The UN special rapporteur for the Palestinian territories, Francesesca Albanese, accused Israel of “genocide of the Palestinians” and Turkey denounced “a new crime against humanity.”

Saudi Arabia and the United Arab Emirates condemned the attack and Qatar called for an “urgent international investigation.”

After ten months of war, the Israeli army continues to fight the Islamist movement in the Palestinian territory.

It said on Friday that it was engaged in fighting in the region of Khan Younis, the large city in the south of the territory reduced to ruins, after having called on the population to evacuate districts in the east of the city.

Resumption of negotiations ?

According to Hamas, the war has caused nearly 40,000 deaths in the small besieged Palestinian territory, where almost all of the 2.4 million inhabitants have been displaced.

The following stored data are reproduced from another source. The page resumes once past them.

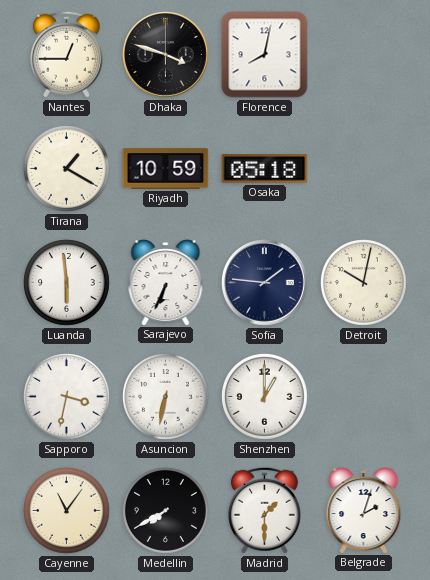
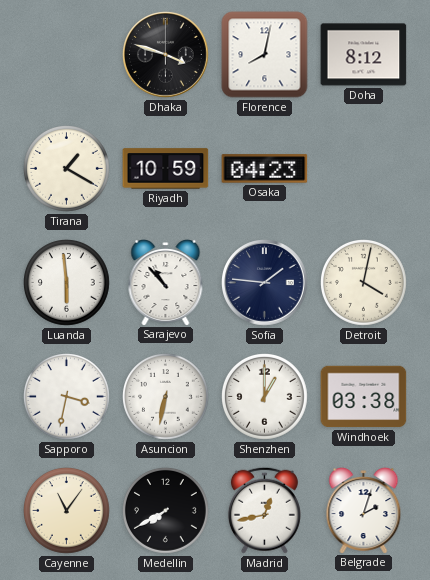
Nantes: 12:45 -> none
Doha: none -> 8:12
Osaka: 05:18 -> 04:23
Sarajevo: 6:34 -> 10:53
Detroit: 10:02 -> 4:02
Windhoek: none -> 03:38
Madrid: 1:30 -> 12:43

It has also exacerbated tensions between Iran and its allies, notably Hamas and Lebanese Hezbollah, on the one hand, and Israel on the other.

And fears of a flare-up have redoubled following the assassination, on July 31 in Tehran, of Hamas leader Ismail Haniyeh, attributed to Israel by Iran, and that, the day before, of the military leader of Lebanese Hezbollah, Fouad Chokr, killed in an Israeli strike near Beirut.

Iran and Hezbollah have promised retaliation, and the international community is striving to avoid an escalation.

On Thursday, the three mediating countries, Qatar, the United States and Egypt, called for the resumption on August 15 of indirect talks with a view to a truce, indicating that a framework agreement was now on the table.

Israel has accepted the dispatch of a “delegation of negotiators”, while Hamas, which this week appointed Yahya Sinouar as its head, accused by Israel of being one of the masterminds of the October 7 attack, has not yet given its response.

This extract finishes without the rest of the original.